* **WORK TO BE COMPLETED**
The response must reproduce exactly every line of the material below holding the word "mencetak".

##### DATASET #####

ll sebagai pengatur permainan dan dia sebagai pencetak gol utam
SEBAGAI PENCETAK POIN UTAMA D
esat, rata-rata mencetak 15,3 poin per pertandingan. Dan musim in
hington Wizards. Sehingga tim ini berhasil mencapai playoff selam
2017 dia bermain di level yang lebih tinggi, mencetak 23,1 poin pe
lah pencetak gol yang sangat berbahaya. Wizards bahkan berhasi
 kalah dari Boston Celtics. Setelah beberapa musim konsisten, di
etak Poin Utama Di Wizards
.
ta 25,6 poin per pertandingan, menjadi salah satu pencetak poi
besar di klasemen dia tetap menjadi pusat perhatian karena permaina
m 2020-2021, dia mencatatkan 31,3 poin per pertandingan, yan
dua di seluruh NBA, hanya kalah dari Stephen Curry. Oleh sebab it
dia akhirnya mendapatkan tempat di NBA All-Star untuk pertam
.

#####
##### DATASET #####

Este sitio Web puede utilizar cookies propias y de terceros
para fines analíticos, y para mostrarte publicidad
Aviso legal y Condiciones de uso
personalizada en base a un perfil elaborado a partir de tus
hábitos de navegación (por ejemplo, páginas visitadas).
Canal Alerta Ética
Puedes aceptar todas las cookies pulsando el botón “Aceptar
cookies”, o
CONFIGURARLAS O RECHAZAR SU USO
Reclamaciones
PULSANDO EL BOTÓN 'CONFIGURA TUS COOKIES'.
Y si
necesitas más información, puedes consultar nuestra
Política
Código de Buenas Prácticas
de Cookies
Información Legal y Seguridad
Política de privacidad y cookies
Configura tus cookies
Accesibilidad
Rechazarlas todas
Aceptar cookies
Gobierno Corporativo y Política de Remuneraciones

#####

* **WRITTEN SOLUTION**
esat, rata-rata mencetak 15,3 poin per pertandingan. Dan musim in
2017 dia bermain di level yang lebih tinggi, mencetak 23,1 poin pe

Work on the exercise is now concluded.